Opinión

San Valentín

El domingo, mientras las banderas, como puños, golpeaban el aire en el centro de Madrid, vi, por primera vez este año, perseguirse amorosamente dos mirlos entre los laureles y el seto de hiedra del jardín, y llevo una semana oyendo el arrullo precoz de las torcaces, aprovechando que el aire se serena y el tiempo da un respiro. Me refiero, claro, al tiempo atmosférico, que tiene poco que ver con el tiempo político, cada vez más oscuro, cargante y turbulento, mucho menos propicio al amor que a la guerra en estos días de cólera.

Digo que se acerca la fiesta de San Valentín, que los países nórdicos establecieron hacia 1840 como el Día de los Enamorados, aprovechando que en torno a esta fecha se abre un resquicio de luz en el oscuro invierno y empiezan a emparejarse y aparearse los pájaros. O sea, un preludio de la primavera que, como se sabe, la sangre altera. Tampoco faltan los que creen que se trata de una fiesta pagana, cristianizada, que bien pudiera ser. En la antigua Roma se acudía al dios del amor, Cupido –el Eros griego– con ofrendas para alcanzar el enamoramiento y la correspondencia amorosa. En España, el Día de los Enamorados fue una idea comercial de Galerías Preciados, a mediados del siglo pasado, retomada e impulsada por El Corte Inglés. Hoy se ha quedado en eso: en una fiesta romántico-comercial, cuando el amor se ha trivializado y parece que pierde consistencia.

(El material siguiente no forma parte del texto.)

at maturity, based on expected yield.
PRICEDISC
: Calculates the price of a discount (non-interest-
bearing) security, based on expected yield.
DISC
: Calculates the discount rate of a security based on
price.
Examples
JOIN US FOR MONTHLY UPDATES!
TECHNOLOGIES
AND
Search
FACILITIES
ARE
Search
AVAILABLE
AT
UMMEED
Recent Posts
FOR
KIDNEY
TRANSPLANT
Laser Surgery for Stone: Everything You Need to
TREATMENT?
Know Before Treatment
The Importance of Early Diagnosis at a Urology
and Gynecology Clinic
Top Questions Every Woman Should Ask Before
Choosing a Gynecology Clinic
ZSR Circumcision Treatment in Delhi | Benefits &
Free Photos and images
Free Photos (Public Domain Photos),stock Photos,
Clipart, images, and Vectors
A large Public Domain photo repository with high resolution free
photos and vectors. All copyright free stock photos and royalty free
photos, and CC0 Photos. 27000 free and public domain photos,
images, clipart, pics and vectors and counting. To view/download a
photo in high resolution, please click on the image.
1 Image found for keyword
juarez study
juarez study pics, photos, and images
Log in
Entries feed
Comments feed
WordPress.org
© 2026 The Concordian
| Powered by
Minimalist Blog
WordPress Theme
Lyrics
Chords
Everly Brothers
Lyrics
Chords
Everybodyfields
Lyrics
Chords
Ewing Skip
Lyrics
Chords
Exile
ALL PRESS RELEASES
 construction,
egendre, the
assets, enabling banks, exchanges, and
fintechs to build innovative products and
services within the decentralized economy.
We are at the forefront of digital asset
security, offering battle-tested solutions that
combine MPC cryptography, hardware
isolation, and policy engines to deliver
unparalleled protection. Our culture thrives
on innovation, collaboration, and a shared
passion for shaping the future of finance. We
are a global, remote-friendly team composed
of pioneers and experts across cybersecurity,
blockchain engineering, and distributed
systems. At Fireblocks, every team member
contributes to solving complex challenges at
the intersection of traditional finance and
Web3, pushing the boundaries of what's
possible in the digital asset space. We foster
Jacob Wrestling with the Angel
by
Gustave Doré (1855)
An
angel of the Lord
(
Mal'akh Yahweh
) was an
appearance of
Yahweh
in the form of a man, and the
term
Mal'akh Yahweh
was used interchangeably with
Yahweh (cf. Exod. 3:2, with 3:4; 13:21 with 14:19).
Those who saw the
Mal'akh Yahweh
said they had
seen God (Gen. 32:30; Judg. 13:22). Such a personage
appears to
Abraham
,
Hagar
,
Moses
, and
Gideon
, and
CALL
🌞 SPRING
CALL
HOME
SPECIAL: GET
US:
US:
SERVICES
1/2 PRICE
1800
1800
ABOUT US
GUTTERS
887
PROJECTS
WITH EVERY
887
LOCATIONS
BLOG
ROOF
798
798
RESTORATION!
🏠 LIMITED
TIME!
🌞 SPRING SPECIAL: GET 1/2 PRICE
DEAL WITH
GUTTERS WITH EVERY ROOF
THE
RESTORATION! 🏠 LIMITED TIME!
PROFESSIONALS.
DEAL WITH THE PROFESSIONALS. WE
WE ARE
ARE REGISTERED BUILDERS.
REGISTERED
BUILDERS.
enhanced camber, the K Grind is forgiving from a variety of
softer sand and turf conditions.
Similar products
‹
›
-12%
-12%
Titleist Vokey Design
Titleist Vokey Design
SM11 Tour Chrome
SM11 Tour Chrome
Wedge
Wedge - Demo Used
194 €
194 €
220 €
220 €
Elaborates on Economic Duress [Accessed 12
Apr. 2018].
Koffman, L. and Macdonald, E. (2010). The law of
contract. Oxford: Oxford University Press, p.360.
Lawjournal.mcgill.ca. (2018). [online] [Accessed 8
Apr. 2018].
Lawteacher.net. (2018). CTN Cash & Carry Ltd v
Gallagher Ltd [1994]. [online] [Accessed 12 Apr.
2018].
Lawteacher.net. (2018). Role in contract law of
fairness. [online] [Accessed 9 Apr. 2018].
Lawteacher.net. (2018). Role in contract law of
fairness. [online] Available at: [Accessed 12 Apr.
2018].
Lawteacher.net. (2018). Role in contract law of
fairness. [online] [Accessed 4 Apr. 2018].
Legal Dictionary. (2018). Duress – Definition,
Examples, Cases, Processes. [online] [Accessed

La leyenda de San Valentín tiene precisamente su origen en la Roma del siglo III. Gobernaba el emperador Claudio II, que tuvo la ocurrencia de prohibir a los jóvenes soldados que se casaran para que no tuvieran ataduras ni perdieran energía. Algo parecido a lo que hace ahora la Iglesia con el celibato de los curas. Valentín, sacerdote cristiano, convencido de que era un decreto injusto, desobedeció las órdenes del emperador y se decidió a bendecir en secreto el matrimonio de los jóvenes enamorados. Esto le costó la cárcel y la vida, y eso que estando en prisión curó de la ceguera a Julia, la hija de Asterius, el oficial carcelero que, a raíz de eso, se convirtió al cristianismo. Pero ni aun así se libró de la muerte. A pesar de los titubeos de Claudio cuando se enteró, Valentín fue ajusticiado el 14 de febrero del año 270. La joven Julia, agradecida, plantó un almendro de flores rosadas sobre su tumba. Y desde entonces el almendro, un árbol fuerte y hermoso, se convirtió en símbolo del amor verdadero.